Method how to to split the data into a independent test set. Default is "ken_sto", which will select samples for calibration based on Kennard-Stone sampling algorithm of preprocessed spectra. The proportion of validation to the total number of samples can be specified in the argument ratio_val. split_method = "random" will create a single random split.

ratio_val

Ratio of validation (test) samples to total number of samples (calibration (training) and validation (test)).

ken_sto_pc

Number of component used for calculating mahalanobsis distance on PCA scores for computing Kennard-Stone algorithm.

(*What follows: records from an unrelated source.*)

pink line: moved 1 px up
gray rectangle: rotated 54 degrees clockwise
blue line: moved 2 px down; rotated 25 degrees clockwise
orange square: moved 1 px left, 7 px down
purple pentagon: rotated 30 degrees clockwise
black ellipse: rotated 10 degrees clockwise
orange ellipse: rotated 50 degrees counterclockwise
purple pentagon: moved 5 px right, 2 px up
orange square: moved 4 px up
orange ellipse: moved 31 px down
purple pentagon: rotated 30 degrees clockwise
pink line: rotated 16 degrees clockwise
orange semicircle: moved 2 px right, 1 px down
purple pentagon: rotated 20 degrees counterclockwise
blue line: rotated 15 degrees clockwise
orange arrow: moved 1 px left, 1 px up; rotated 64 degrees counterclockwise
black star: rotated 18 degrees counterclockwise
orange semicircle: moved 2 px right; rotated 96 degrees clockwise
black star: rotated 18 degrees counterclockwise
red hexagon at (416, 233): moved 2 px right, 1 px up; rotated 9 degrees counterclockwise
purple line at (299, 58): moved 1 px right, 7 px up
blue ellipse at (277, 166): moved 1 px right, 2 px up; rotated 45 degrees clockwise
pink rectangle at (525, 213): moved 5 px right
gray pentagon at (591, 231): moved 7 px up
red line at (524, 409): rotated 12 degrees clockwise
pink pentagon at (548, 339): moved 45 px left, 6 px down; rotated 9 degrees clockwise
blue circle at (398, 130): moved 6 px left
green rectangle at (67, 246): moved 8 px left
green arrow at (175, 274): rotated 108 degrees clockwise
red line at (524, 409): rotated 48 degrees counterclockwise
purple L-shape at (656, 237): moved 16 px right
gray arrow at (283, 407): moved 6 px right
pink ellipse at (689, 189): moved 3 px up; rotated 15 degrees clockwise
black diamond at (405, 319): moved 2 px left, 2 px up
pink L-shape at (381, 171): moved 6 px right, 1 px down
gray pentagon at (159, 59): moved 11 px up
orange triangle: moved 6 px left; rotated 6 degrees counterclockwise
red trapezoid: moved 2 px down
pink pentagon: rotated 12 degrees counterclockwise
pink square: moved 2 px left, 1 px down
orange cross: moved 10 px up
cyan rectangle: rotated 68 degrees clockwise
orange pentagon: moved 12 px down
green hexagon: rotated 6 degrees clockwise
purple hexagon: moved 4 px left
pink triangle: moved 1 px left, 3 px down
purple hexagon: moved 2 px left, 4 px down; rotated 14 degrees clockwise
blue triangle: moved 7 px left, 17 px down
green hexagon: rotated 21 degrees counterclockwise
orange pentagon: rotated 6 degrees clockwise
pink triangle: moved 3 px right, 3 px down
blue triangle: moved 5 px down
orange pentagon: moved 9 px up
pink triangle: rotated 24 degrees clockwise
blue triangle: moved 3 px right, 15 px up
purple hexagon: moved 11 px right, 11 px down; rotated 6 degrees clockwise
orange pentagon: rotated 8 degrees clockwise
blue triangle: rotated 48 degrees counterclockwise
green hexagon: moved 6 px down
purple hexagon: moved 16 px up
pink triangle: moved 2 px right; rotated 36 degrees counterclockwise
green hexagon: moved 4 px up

Default is ken_sto_pc = 2, which will use the first two PCA components.

pc

Depreciated; renamed argument is ken_sto_pc.

invert

Logical

tuning_method

Character specifying tuning method. Tuning method affects how caret selects a final tuning value set from a list of candidate values. Possible values are "resampling", which will use a specified resampling method such as repeated k-fold cross-validation (see argument resampling_method) and the generated performance profile based on the hold-out predictions to decide on the final tuning values that lead to optimal model performance. The value "none" will force caret to compute a final model for a predefined canditate PLS tuning parameter number of PLS components. In this case, the value supplied by ncomp_fixed` is used to set model complexity at a fixed number of components.

resampling_seed

Random seed (integer) that will be used for generating resampling indices, which will be supplied to caret::trainControl. This makes sure that modeling results are constant when re-fitting. Default is resampling_seed = 123.

cv

Depreciated. Use resampling_method instead.

ntree_max

Maximum random forest trees by caret::train. Caret will aggregate a performance profile using resampling for an integer sequence from 1 to ntree_max trees.

print

Logical expression whether model evaluation graphs shall be printed

env

Environment where function is evaluated. Default is parent.frame.